Pakistan Contemplates Exiting IMF Program And Pursuing New Program After Budget

Pakistan Contemplates Exiting IMF Program And Pursuing New Program After Budget
The Pakistani government is gearing up to present the federal budget for the fiscal year 2024, with a focus on debt servicing due to current economic concerns. To address the significant expenses, the government has set an ambitious target of Rs 9.2 trillion in tax revenue for FY24, representing a 20% YoY growth from the FY23 budget. However, there has been some volatility leading up to the budget presentation.

Recently, Prime Minister Shehbaz Sharif contacted IMF Managing Director Kristalina Georgieva to revive the $6.5 billion bailout package. Just two days after the PM established contact, the IMF Mission Chief to Pakistan, Nathan Porter, expressed concern about the political uncertainty in the country. This statement drew criticism from government officials, with Minister of State for Finance Aisha Ghaus Pasha lashing out at the Fund for meddling in Pakistan's internal matters. She also indicated that the government has a “Plan B” in case the IMF deal does not materialize.

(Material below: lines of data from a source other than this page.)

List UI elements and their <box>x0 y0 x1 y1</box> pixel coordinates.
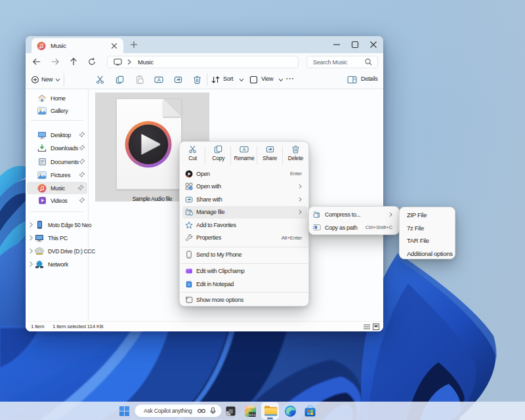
svg-text:MAS: MAS <box>249 412 257 416</box>
svg-text:A: A <box>243 146 246 152</box>
svg-text:A: A <box>158 77 161 83</box>
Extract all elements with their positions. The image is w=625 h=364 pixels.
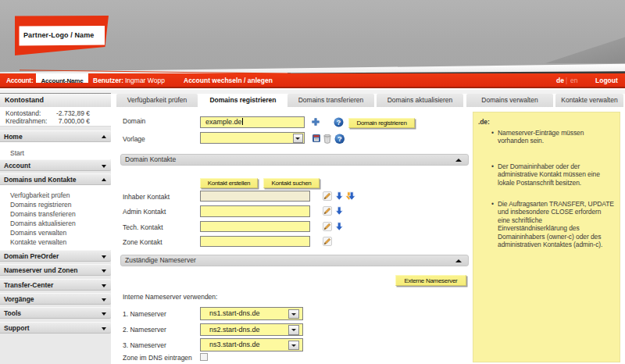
svg-text:?: ? <box>337 118 341 126</box>
svg-text:?: ? <box>337 134 341 142</box>
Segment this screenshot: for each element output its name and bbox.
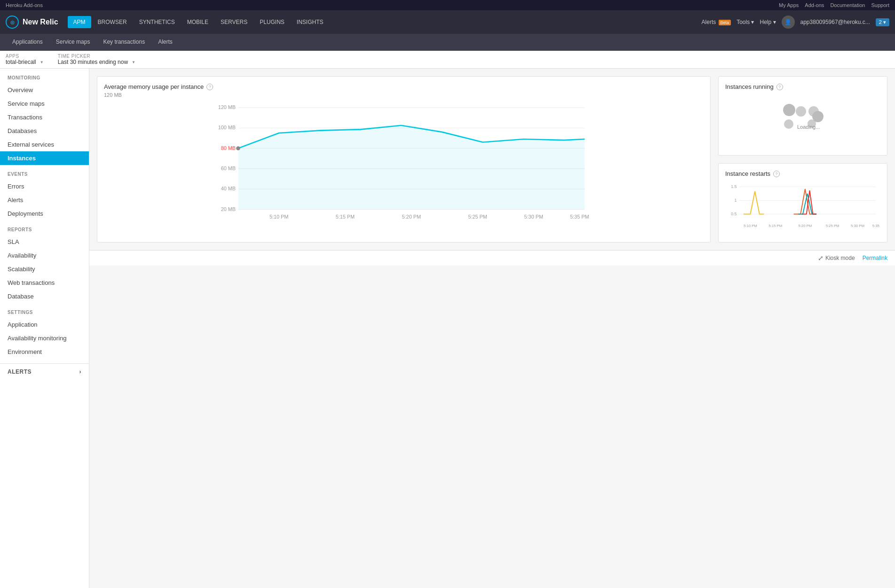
svg-text:80 MB: 80 MB (221, 145, 236, 151)
sidebar-item-errors[interactable]: Errors (0, 180, 89, 193)
page-footer-bar: ⤢ Kiosk mode Permalink (89, 250, 895, 266)
sidebar-item-transactions[interactable]: Transactions (0, 110, 89, 124)
sidebar-item-application[interactable]: Application (0, 318, 89, 331)
sidebar-item-deployments[interactable]: Deployments (0, 207, 89, 220)
dot-1 (796, 106, 806, 117)
memory-chart-help-icon[interactable]: ? (206, 84, 213, 90)
avatar-icon: 👤 (784, 19, 792, 25)
svg-text:5:15 PM: 5:15 PM (336, 214, 355, 220)
nav-tab-plugins[interactable]: PLUGINS (254, 16, 290, 28)
alerts-nav-item[interactable]: Alerts Beta (702, 19, 731, 25)
layout: MONITORING Overview Service maps Transac… (0, 69, 895, 588)
heroku-link-docs[interactable]: Documentation (830, 2, 865, 8)
svg-text:5:10 PM: 5:10 PM (269, 214, 288, 220)
heroku-link-support[interactable]: Support (871, 2, 889, 8)
apps-context[interactable]: APPS total-briecall (6, 54, 44, 65)
heroku-bar: Heroku Add-ons My Apps Add-ons Documenta… (0, 0, 895, 10)
heroku-link-myapps[interactable]: My Apps (779, 2, 799, 8)
svg-text:1.5: 1.5 (731, 184, 737, 189)
heroku-link-addons[interactable]: Add-ons (805, 2, 824, 8)
brand-name: New Relic (23, 18, 58, 26)
sidebar-alerts-label: ALERTS (8, 368, 32, 375)
brand: ◎ New Relic (6, 16, 58, 29)
loading-text: Loading... (797, 124, 820, 130)
sub-nav: Applications Service maps Key transactio… (0, 34, 895, 51)
avatar[interactable]: 👤 (782, 16, 795, 29)
memory-chart-container: Average memory usage per instance ? 120 … (97, 76, 711, 243)
nav-tabs: APM BROWSER SYNTHETICS MOBILE SERVERS PL… (68, 16, 329, 28)
nav-tab-insights[interactable]: INSIGHTS (291, 16, 329, 28)
kiosk-icon: ⤢ (818, 254, 824, 262)
svg-text:5:25 PM: 5:25 PM (826, 224, 840, 228)
svg-text:0.5: 0.5 (731, 212, 737, 216)
restarts-chart-svg: 1.5 1 0.5 (725, 179, 880, 235)
instances-running-container: Instances running ? Loading... (718, 76, 887, 156)
sidebar: MONITORING Overview Service maps Transac… (0, 69, 89, 588)
instances-running-help-icon[interactable]: ? (776, 84, 783, 90)
svg-text:60 MB: 60 MB (221, 165, 236, 171)
nav-tab-synthetics[interactable]: SYNTHETICS (134, 16, 181, 28)
apps-label: APPS (6, 54, 44, 59)
instances-running-area: Loading... (725, 92, 880, 149)
instance-restarts-help-icon[interactable]: ? (773, 171, 780, 177)
sidebar-alerts[interactable]: ALERTS › (0, 363, 89, 380)
sidebar-item-alerts[interactable]: Alerts (0, 193, 89, 207)
nav-tab-mobile[interactable]: MOBILE (182, 16, 214, 28)
notification-badge[interactable]: 2 ▾ (876, 18, 889, 26)
sub-nav-key-transactions[interactable]: Key transactions (96, 34, 151, 51)
sidebar-item-databases[interactable]: Databases (0, 124, 89, 138)
dot-3 (783, 104, 795, 116)
dot-4 (784, 119, 793, 129)
sub-nav-service-maps[interactable]: Service maps (49, 34, 97, 51)
help-dropdown[interactable]: Help ▾ (760, 19, 776, 25)
content-inner: Average memory usage per instance ? 120 … (89, 69, 895, 250)
monitoring-section-title: MONITORING (0, 69, 89, 83)
svg-text:40 MB: 40 MB (221, 186, 236, 191)
svg-text:5:10 PM: 5:10 PM (744, 224, 757, 228)
nav-tab-browser[interactable]: BROWSER (92, 16, 133, 28)
permalink-button[interactable]: Permalink (863, 255, 887, 261)
context-bar: APPS total-briecall TIME PICKER Last 30 … (0, 51, 895, 69)
sidebar-item-database[interactable]: Database (0, 290, 89, 303)
sidebar-item-scalability[interactable]: Scalability (0, 262, 89, 276)
nav-tab-servers[interactable]: SERVERS (215, 16, 253, 28)
memory-chart-subtitle: 120 MB (104, 92, 704, 98)
main-nav: ◎ New Relic APM BROWSER SYNTHETICS MOBIL… (0, 10, 895, 34)
alerts-beta-badge: Beta (719, 20, 731, 25)
memory-chart-title: Average memory usage per instance ? (104, 83, 704, 90)
sidebar-item-instances[interactable]: Instances (0, 151, 89, 165)
time-picker-context[interactable]: TIME PICKER Last 30 minutes ending now (58, 54, 135, 65)
svg-text:5:25 PM: 5:25 PM (468, 214, 487, 220)
sidebar-item-availability-monitoring[interactable]: Availability monitoring (0, 331, 89, 345)
sidebar-item-overview[interactable]: Overview (0, 83, 89, 97)
heroku-links: My Apps Add-ons Documentation Support (774, 2, 889, 8)
sub-nav-applications[interactable]: Applications (6, 34, 49, 51)
svg-text:100 MB: 100 MB (218, 125, 236, 130)
tools-dropdown[interactable]: Tools ▾ (737, 19, 754, 25)
brand-icon: ◎ (6, 16, 19, 29)
sidebar-item-availability[interactable]: Availability (0, 249, 89, 262)
kiosk-mode-button[interactable]: ⤢ Kiosk mode (818, 254, 855, 262)
heroku-brand: Heroku Add-ons (6, 2, 43, 8)
svg-text:5:15 PM: 5:15 PM (768, 224, 782, 228)
sub-nav-alerts[interactable]: Alerts (151, 34, 179, 51)
instance-restarts-title: Instance restarts ? (725, 170, 880, 177)
sidebar-item-service-maps[interactable]: Service maps (0, 97, 89, 110)
main-content: Average memory usage per instance ? 120 … (89, 69, 895, 588)
svg-text:5:30 PM: 5:30 PM (524, 214, 543, 220)
events-section-title: EVENTS (0, 165, 89, 180)
nav-tab-apm[interactable]: APM (68, 16, 91, 28)
svg-text:120 MB: 120 MB (218, 104, 236, 110)
svg-text:20 MB: 20 MB (221, 206, 236, 212)
instances-running-title: Instances running ? (725, 83, 880, 90)
apps-value[interactable]: total-briecall (6, 59, 44, 65)
memory-chart-area: 120 MB 100 MB 80 MB 60 MB 40 MB 20 MB (104, 102, 704, 225)
time-picker-value[interactable]: Last 30 minutes ending now (58, 59, 135, 65)
reports-section-title: REPORTS (0, 220, 89, 235)
memory-chart-svg: 120 MB 100 MB 80 MB 60 MB 40 MB 20 MB (104, 102, 704, 225)
sidebar-item-web-transactions[interactable]: Web transactions (0, 276, 89, 290)
sidebar-item-environment[interactable]: Environment (0, 345, 89, 359)
sidebar-item-sla[interactable]: SLA (0, 235, 89, 249)
restarts-chart-area: 1.5 1 0.5 (725, 179, 880, 235)
sidebar-item-external-services[interactable]: External services (0, 138, 89, 151)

The Fund, amongst other things, has asked the country to fix the currency market and close the gap between the interbank and open market rate. “The rupee has slid more than 20% this year after Pakistan officials loosened their control on the currency in January to help secure the IMF loan. The rupee has stabilized since then and traded near 285 rupees per dollar in May. It has seen a gap of almost 8% emerge between the official rate and the one seen at money changers,” reported Bloomberg.

However, a couple of days later the government did manage to close the gap between the two rates by easing demand pressure from the open market and allowing the price of the dollar in retail to come down.

As per Dawn, “the rise in the value of the rupee in the open market came after the State Bank of Pakistan (SBP) allowed banks to acquire US dollars from the interbank market for the settlement of card-based cross-border transactions with the International Payment System.”

Experts have noted that banks are only allowed to carry out these trades until July 31st, 2023, which may present a buying opportunity for money exchangers who could sit on the dollar and wait for the rate to increase again.

Source: Bloomberg News

Meanwhile, the Finance Minister, Ishaq Dar, is adamant that he has everything under control and that Pakistan is out of troubled waters.

However, this view is not shared by many analysts. One of them is Economist Atif Mian. He recently tweeted out a thread criticizing the government’s mismanagement of the economy. He wrote, “The government would rather cut the country's GDP in order to sell cheap petrol. But then lower GDP will make it more difficult to pay off the debt - leading to more devaluation - more misery - and higher petrol prices in terms of purchasing power. This is just one example of the non-sensical policy choices being made addressing a BOP crisis requires that a country acts decisively, restructures aggressively, and takes courageous decisions that demonstrate a clear break from the past.”

However, this time around, the Finance Ministry, uncharacteristically, responded to the Mian’s critique. “The author has completely ignored the deep-rooted reforms Pakistan has undertaken in the last 9 months. These included market exchange rate, interest rate adjustments, mid-year taxation to improve fiscal position, imposition of levy on petroleum products and non- monetization of fiscal deficit,’ read the official rebuttal.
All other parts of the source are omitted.